Still, as a general rule, if the market and economy continues to grow fast, it is harder to beat the market as a value manager, hence why that investment style has fallen our of favor, not because of crowding into the value names. The 2000's were great for value investing, it was a time where the S&P ended up roughly flat over a decade. Since the 2010s, growth investing has been much easier, and now many portfolio managers and analysts in the market have only seen that time in equity markets. 

Just as a final point, the proof of short terminism is given by one my fellow commentators above, when he talks about near term stock strength as most important. Actually, what that mean is that you are buying short momentum, which has worked great in the last 2-3 years, but is not such a clear factor over 15 years.
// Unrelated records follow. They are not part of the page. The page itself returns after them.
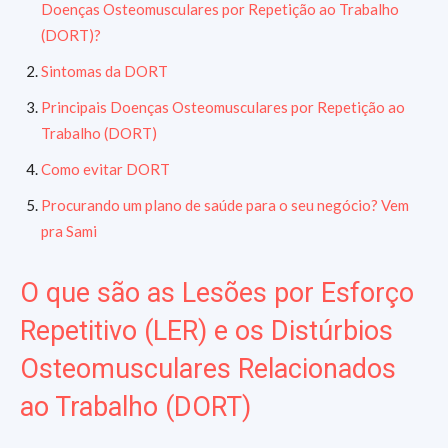
Doenças Osteomusculares por Repetição ao Trabalho
(DORT)?
Sintomas da DORT
Principais Doenças Osteomusculares por Repetição ao
Trabalho (DORT)
Como evitar DORT
Procurando um plano de saúde para o seu negócio? Vem
pra Sami
O que são as Lesões por Esforço
Repetitivo (LER) e os Distúrbios
Osteomusculares Relacionados
ao Trabalho (DORT)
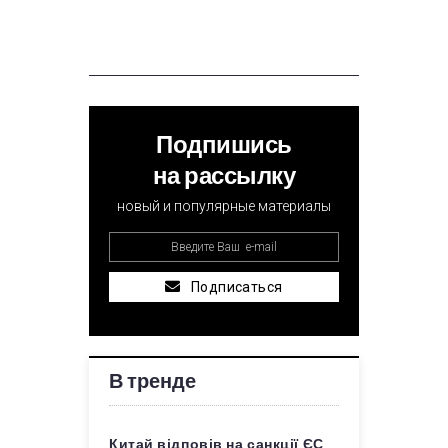
Подпишись
на рассылку
новый и популярные материалы
Подписаться
В тренде
Китай відповів на санкції ЄС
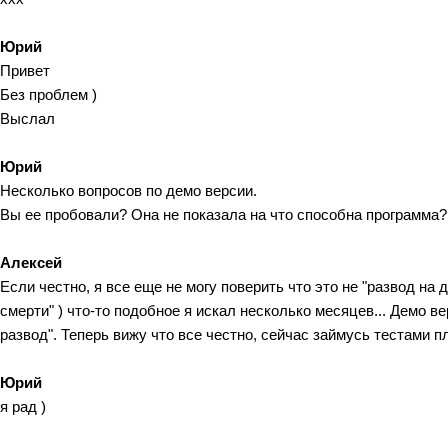
Юрий
Привет
Без проблем )
Выслал
Юрий
Несколько вопросов по демо версии.
Вы ее пробовали? Она не показала на что способна программа? 
Алексей
Если честно, я все еще не могу поверить что это не "развод н
смерти" ) что-то подобное я искал несколько месяцев... Демо в
развод". Теперь вижу что все честно, сейчас займусь тестам
Юрий
я рад )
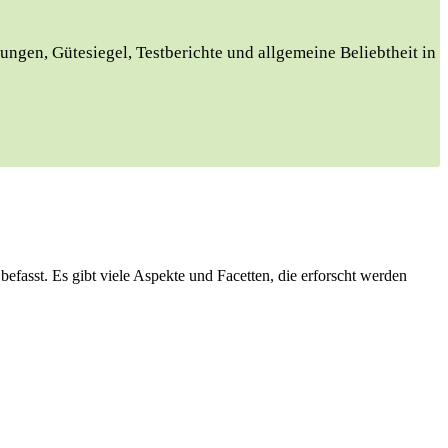
ungen, Gütesiegel, Testberichte und allgemeine Beliebtheit in
efasst. Es gibt viele Aspekte und Facetten, die erforscht werden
Because when momentum works, it's great, but when it turns, it turns quickly and harshly.      

Exactly, this is why I wish people didn't make such a "value investing" vs. "growth investing" dichotomy, since they're based on the same principles (intrinsic value), but are just different styles in terms of what type of company they look at. I think a lot of people think these two are essentially contradictory to one another when they're not.

Did you find switching between value style and growth style career-wise to be difficult? Do a lot of firms mentally pigeonhole you into one or the other if you've started out in one?

Also, do you think there may be a "mean reversion" in the next 0-10+ years with value style investing outperforming growth style?

 

It takes a bit of rewiring how you think about the world and companies, but it's doable. For my investment style, growth and quality investing fit better. So it made sense move towards that. Firms won't pigeonhole you from day 1, but if you spend enough time in a specific strategy, they will. And so will LPs/clients. An interesting thing to note is that at one point I was running 2 strategies at the same time, which had similar investment syles, but a different focus. Mentally, that was challenging to look at companies from the lenses of the 2 portfolios. 

For the mean reversion, I can't make any accurate prediction there. We all know the market feels toppy and some potential bubbles are being formed, but it can always happen that those initial bubbles grow their cash flows to justify valuations. However, in a market like this, with limited valuation support, investors need to be careful where they are willing to take risk and maybe reduce it where you feel you don't know what you're doing.    

 

Not in HF but like others said, I feel like value investing is a little bit of a silly phrase. For example, I consider myself a deep value type of guy as I mentally have trouble paying for growth and I am a HUGE fan of the classic value guys.

But...

I am invested a few high growth SaaS companies (seed) because I felt the pricing for their rounds was very good relative to their growth and ability to toggle into being FCF+. To me, this is a "value" investment but it probably quacks like growth to most people.

We do a lot of distressed deals too that maintain excellent upside, to me, these are value!

 

Didn't mean for it to come off that way and hate when people "sound smart" myself, but 1. I am all new to this, and 2. I think there is a certain value to using the lingo and not oversimplifying the ideas. While what you said can be understood and agreed upon by a kindergartener, I think it misses the point of my whole question which digs just a teeny tiny bit deeper. Thanks for your degrading and rude feedback, time to get back to the desk :)

 

Everyone has their own philosophy of investing. Value investing is the idea of buying a strong company at a low price, because chances are, the broader community will realize the strength of the business. This does not mean buy a bad company that is cheap, or a mid company that is fair price, a great company that is overvalued, but a business that is truly remarkable in the industry.

Personally, you need to invest in companies that have strong fundamentals and a driven catalyst that can amplify those numbers.